> Directions
Leave every picture behind and copy the rest of the entries below exactly.

*** Opening Data to process ***

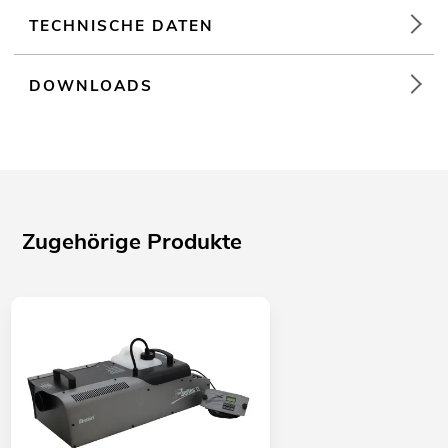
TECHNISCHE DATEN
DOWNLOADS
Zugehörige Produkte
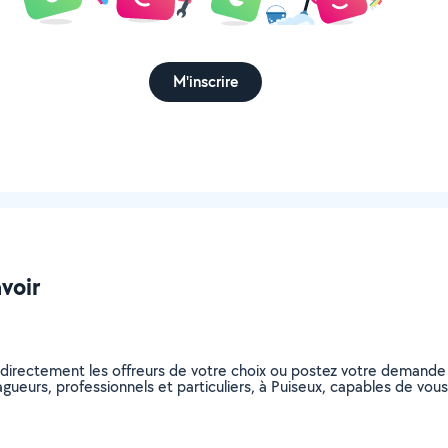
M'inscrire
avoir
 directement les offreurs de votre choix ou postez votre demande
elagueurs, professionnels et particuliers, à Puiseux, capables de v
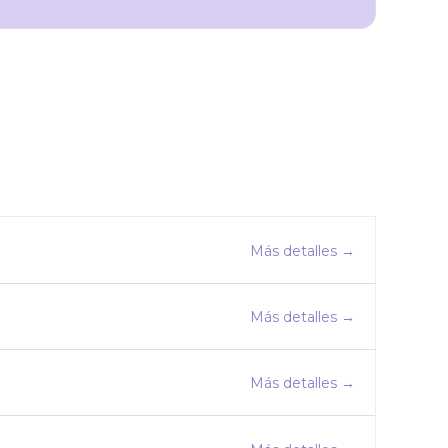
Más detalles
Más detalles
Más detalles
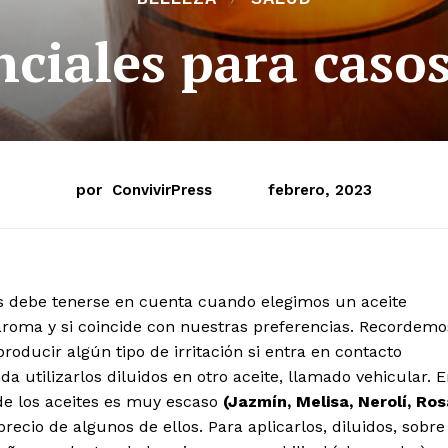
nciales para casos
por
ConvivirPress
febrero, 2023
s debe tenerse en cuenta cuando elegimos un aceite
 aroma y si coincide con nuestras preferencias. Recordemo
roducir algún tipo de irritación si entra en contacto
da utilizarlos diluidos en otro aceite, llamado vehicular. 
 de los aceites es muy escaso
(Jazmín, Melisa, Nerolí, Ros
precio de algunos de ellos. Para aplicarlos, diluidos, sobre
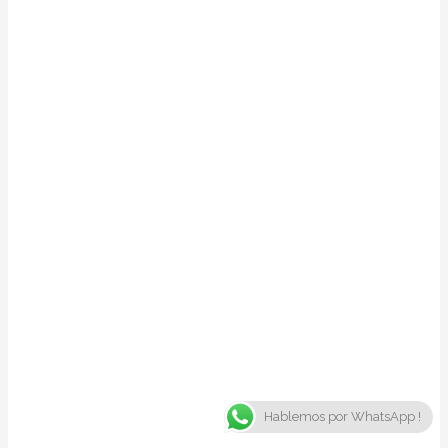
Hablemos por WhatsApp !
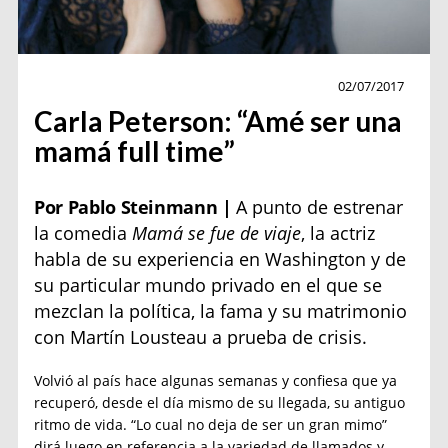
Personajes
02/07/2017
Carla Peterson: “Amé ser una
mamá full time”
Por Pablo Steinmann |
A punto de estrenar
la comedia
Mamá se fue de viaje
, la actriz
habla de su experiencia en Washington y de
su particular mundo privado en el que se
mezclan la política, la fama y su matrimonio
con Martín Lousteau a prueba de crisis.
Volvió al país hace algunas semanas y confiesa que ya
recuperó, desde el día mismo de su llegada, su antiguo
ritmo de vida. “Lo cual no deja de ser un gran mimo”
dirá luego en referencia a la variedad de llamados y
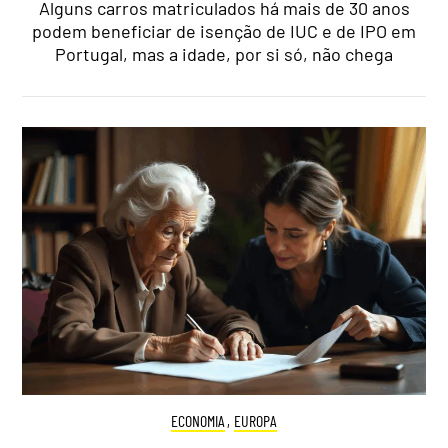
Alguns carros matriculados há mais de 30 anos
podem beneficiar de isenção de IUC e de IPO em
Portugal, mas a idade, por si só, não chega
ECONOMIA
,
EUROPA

*** Closing Data to process ***

> Solution to the exercise
TECHNISCHE DATEN
DOWNLOADS
Zugehörige Produkte
M'inscrire
avoir
 directement les offreurs de votre choix ou postez votre demande
elagueurs, professionnels et particuliers, à Puiseux, capables de v
Más detalles
Más detalles
Más detalles
nciales para casos
por
ConvivirPress
febrero, 2023
s debe tenerse en cuenta cuando elegimos un aceite
 aroma y si coincide con nuestras preferencias. Recordemo
roducir algún tipo de irritación si entra en contacto
da utilizarlos diluidos en otro aceite, llamado vehicular. 
 de los aceites es muy escaso
(Jazmín, Melisa, Nerolí, Ros
precio de algunos de ellos. Para aplicarlos, diluidos, sobre
Hablemos por WhatsApp !
Personajes
02/07/2017
Carla Peterson: “Amé ser una
mamá full time”
Por Pablo Steinmann |
A punto de estrenar
la comedia
Mamá se fue de viaje
, la actriz
habla de su experiencia en Washington y de
su particular mundo privado en el que se
mezclan la política, la fama y su matrimonio
con Martín Lousteau a prueba de crisis.
Volvió al país hace algunas semanas y confiesa que ya
recuperó, desde el día mismo de su llegada, su antiguo
ritmo de vida. “Lo cual no deja de ser un gran mimo”
dirá luego en referencia a la variedad de llamados y
Alguns carros matriculados há mais de 30 anos
podem beneficiar de isenção de IUC e de IPO em
Portugal, mas a idade, por si só, não chega
ECONOMIA
,
EUROPA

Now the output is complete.